By referencing the wrist (0) as the center point, it’s possible to keep the hand centered in the frame. In the code snippet below, I’m calling the wrist the refX and refY and using those to offset the image to keep the hand in full view in center of the screen at all times. Note: to keep it simple, I’m only using the data from the finger tips as I only have one servo per finger.

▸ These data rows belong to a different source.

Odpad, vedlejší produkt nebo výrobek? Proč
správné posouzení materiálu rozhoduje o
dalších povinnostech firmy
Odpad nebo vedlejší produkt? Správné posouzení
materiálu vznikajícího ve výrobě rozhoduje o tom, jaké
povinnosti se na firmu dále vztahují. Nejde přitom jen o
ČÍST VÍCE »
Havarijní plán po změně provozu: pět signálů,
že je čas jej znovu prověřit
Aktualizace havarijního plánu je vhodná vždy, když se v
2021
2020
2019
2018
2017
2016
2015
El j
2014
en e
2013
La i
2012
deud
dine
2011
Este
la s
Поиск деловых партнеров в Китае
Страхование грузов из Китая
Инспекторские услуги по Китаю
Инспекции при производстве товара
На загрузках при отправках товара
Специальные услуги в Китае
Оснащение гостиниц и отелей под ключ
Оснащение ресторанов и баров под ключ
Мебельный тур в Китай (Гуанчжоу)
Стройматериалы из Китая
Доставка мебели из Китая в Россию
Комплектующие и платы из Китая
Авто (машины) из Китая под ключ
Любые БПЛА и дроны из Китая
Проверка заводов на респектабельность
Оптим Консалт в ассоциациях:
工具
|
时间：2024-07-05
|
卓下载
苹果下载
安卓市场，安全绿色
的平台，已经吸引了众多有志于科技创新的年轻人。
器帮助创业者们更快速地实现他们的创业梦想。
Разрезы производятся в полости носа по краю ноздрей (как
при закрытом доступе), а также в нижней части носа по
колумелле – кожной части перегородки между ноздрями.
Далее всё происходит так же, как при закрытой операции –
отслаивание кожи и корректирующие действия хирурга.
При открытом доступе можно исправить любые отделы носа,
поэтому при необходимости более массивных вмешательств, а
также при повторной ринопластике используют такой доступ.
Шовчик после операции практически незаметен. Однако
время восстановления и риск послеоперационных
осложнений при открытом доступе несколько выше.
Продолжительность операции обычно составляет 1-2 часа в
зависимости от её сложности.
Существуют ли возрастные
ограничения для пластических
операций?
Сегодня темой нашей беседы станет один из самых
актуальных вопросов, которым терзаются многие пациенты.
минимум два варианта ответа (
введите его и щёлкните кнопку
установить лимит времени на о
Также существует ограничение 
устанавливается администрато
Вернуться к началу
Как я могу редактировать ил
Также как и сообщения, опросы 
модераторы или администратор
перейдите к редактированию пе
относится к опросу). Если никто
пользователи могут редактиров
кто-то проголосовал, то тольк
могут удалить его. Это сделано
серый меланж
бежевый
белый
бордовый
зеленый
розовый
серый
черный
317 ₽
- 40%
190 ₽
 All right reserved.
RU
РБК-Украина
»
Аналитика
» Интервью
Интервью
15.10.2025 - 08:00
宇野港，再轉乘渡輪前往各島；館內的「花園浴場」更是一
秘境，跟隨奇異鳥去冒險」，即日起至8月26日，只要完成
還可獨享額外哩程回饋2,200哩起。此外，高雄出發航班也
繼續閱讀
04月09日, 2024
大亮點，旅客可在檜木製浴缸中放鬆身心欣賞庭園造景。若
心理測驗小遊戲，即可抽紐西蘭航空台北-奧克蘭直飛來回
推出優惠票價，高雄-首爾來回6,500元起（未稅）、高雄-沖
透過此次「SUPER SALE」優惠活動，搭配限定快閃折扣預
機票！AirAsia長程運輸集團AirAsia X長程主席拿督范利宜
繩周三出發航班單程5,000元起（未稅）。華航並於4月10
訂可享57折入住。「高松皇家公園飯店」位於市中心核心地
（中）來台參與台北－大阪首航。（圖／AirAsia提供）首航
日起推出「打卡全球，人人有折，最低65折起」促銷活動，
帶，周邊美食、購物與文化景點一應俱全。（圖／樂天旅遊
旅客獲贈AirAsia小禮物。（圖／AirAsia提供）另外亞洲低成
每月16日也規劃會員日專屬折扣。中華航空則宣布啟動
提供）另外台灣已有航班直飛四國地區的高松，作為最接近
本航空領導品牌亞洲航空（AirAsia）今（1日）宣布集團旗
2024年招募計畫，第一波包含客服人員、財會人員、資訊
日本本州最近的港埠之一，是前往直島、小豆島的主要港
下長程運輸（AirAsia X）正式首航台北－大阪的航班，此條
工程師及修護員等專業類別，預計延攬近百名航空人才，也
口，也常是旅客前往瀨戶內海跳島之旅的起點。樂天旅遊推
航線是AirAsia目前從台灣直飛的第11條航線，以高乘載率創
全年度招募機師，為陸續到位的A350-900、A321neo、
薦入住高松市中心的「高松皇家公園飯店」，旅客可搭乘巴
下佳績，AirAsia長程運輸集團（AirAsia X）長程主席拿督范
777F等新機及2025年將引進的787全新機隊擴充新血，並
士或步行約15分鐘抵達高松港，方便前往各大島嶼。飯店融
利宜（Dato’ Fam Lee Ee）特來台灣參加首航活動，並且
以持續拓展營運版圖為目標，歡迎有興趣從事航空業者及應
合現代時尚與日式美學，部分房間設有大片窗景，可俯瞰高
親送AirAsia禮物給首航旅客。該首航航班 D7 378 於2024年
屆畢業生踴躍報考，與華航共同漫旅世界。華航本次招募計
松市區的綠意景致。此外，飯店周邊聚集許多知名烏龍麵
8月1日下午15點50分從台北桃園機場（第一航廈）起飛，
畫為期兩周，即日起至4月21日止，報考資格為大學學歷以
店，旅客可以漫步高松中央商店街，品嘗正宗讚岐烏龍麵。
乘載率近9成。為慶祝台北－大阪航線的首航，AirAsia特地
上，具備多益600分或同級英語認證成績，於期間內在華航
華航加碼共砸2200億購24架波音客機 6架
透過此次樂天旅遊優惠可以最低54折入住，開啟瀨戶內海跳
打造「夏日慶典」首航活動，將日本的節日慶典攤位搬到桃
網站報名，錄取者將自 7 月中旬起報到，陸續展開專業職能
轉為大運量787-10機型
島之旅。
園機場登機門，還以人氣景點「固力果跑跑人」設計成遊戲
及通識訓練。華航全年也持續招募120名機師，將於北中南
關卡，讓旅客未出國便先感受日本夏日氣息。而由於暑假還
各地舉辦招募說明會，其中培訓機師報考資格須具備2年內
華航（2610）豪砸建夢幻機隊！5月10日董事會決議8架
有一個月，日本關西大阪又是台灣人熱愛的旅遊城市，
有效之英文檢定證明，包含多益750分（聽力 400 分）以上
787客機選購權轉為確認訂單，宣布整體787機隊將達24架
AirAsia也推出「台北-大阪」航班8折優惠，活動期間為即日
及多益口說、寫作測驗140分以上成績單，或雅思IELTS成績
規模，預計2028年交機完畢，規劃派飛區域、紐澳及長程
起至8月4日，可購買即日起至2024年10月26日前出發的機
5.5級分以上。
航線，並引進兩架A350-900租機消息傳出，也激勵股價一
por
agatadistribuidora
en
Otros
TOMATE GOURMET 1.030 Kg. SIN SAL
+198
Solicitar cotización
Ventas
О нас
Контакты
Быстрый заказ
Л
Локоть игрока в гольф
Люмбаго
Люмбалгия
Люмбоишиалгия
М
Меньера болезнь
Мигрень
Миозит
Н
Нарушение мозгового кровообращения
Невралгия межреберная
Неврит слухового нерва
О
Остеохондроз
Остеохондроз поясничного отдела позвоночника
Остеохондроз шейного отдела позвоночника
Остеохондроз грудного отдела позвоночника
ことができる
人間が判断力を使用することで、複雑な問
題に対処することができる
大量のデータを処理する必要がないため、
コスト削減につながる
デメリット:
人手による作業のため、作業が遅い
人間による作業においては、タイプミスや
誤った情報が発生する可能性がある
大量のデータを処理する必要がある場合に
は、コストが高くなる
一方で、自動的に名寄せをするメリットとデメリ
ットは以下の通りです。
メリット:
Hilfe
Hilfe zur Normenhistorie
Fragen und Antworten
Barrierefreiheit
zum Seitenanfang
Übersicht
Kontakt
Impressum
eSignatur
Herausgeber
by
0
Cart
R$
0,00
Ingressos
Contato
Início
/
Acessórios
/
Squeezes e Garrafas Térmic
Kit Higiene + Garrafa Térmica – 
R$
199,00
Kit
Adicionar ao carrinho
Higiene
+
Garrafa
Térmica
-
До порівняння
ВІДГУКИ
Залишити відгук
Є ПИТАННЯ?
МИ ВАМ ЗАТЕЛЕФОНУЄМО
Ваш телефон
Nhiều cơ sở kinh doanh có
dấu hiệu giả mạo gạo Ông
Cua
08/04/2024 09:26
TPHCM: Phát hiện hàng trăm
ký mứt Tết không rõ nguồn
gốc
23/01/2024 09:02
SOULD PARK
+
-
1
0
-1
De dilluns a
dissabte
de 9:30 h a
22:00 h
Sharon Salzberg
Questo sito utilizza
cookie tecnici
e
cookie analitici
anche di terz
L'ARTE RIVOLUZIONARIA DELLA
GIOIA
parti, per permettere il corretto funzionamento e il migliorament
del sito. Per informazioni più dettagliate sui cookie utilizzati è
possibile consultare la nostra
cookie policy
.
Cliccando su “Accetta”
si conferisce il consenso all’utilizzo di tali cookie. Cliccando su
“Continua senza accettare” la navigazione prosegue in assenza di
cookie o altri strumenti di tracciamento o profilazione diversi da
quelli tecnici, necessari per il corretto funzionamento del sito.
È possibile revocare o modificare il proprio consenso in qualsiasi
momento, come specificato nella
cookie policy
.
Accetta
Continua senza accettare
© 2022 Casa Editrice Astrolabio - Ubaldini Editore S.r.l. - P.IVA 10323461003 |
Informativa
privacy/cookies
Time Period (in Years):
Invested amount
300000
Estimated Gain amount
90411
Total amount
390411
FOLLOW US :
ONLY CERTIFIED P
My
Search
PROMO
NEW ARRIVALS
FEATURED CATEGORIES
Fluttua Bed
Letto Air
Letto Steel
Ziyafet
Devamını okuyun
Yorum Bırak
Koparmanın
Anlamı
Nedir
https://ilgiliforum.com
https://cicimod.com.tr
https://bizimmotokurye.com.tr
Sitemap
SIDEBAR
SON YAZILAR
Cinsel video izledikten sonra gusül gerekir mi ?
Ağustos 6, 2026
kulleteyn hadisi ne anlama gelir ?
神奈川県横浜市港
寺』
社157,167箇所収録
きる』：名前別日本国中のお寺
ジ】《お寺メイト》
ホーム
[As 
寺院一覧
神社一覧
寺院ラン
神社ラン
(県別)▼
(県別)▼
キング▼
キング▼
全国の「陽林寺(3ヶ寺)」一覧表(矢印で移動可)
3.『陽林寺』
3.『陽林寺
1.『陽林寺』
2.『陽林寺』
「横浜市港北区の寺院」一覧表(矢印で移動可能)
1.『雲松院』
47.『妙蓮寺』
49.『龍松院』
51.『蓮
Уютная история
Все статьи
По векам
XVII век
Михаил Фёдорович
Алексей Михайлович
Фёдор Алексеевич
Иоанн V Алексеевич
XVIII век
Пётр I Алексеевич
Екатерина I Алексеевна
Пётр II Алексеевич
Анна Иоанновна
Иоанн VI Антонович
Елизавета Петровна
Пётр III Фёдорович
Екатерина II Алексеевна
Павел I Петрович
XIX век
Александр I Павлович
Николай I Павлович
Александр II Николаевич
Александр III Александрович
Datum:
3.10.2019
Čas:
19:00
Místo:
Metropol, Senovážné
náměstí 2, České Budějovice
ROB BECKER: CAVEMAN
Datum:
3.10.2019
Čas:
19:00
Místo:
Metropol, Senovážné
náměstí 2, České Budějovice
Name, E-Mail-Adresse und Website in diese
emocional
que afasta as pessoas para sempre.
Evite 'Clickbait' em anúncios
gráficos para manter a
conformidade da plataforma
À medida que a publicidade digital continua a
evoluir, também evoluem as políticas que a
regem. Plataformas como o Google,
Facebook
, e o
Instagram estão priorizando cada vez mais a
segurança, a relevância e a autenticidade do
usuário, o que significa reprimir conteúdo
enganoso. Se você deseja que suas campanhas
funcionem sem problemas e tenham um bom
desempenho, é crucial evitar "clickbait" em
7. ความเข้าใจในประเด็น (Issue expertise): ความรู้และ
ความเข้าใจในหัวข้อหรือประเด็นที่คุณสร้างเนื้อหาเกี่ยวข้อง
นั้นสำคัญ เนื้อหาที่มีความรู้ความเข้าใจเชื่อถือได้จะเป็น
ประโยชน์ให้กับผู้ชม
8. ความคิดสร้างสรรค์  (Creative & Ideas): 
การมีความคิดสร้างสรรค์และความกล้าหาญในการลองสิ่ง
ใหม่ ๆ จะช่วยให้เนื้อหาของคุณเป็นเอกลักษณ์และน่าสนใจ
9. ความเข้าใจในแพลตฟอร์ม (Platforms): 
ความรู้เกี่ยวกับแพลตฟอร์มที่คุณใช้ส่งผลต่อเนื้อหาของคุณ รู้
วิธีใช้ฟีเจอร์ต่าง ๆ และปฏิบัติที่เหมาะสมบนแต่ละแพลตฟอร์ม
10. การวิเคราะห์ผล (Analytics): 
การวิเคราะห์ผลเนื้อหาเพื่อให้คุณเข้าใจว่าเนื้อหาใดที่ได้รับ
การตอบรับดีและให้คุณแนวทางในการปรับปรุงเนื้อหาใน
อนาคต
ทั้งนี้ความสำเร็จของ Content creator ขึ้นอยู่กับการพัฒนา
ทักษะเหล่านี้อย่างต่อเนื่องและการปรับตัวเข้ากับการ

# Determine distance from base reference point, this method avoids worrying about absolute pixel positioning, keeps it relative
thumbDx = thumbX - refX
foreDx = refY - foreY
middleDx = refY - middleY
ringDx = refY - ringY
pinkyDx = refY - pinkyY

I attempted to implement Mediapipe directly on the Pi with no luck after 3 days of trying. I put this aside for now and am using my PC to track the hand in real time and send the data to the Pi over UDP to the IP of the Pi. To talk to the Pi, I’m using a simple UDP communication protocol. It took awhile to figure out, but I had to use this line to format the message to send my data in the proper format to be read by the Pi. This meant I had to send the messages as the intended ‘integer’ format using this command.

MESSAGE = struct.pack('iiiii', new_thumbDx, new_foreDx, new_middleDx, new_ringDx, new_pinkyDx)

The ‘iiiii’ represents each of the 5 finger tips that are tracked. On the Pi, I’m doing the opposite and reading this through a very simple script. Here’s a video of the final implementation of it all working.

The code below takes the incoming data stream and parses and scales it to values that worked well. Most of this is from the example code for the Pi Hat. I used a struct.unpack to unpack the integer data array and used that to send to the kit.servo.angles.

from adafruit_servokit import ServoKit
import time
import socket
import struct
import RPi.GPIO as GPIO
from pygame import mixer

#UDP_IP = "127.0.0.1" #for internal
UDP_IP = "192.168.1.28" #This is this Pi IP
UDP_PORT = 50002 #just set outgoing to this
 
sock = socket.socket(socket.AF_INET, # Internet
    socket.SOCK_DGRAM) # UDP
sock.bind((UDP_IP, UDP_PORT))
 
kit = ServoKit(channels=16)
# Initialize pygame mixer
mixer.init()
# Load the sounds
sound = mixer.Sound('terminator2theme.wav')
#sound.play()

kit.servo[0].angle = 130
kit.servo[1].angle = 0
kit.servo[2].angle = 0
kit.servo[3].angle = 0
kit.servo[4].angle = 0

time.sleep(1)

while True:
    data, addr = sock.recvfrom(1024) # buffer size is 1024 bytes
    #print("received message: %s" % data) 
    #i = struct.unpack('36b', data) #36bytes total length of stream. Need to parse data via an array
    #19,23,27,31,35 #These are the array numbers to pull from, when sending from Max patch
    #i = struct.unpack('20b', data) #20bytes total length of stream.
    i = struct.unpack('iiiii', data) #takes data in a 5 integers, basically an array.
    
    thumb = (i[0])
    fore = (i[1])
    middle = (i[2])
    ring = (i[3])
    pinky = (i[4])
    print (thumb,fore,middle,ring,pinky)

    kit.servo[0].angle = thumb
    kit.servo[1].angle = fore
    kit.servo[2].angle = middle
    kit.servo[3].angle = ring
    kit.servo[4].angle = pinky

Just a little message for Covid-19

Next steps for this project: Add another hand for 2 hand control and face/head tracking to control a robot head with eye tracking. Mediapipe is pretty much built for this! I am pretty excited to build a life-size creepy robot that mimics a users movements in real-time. It’s probably a useless machine, but should be fun to build.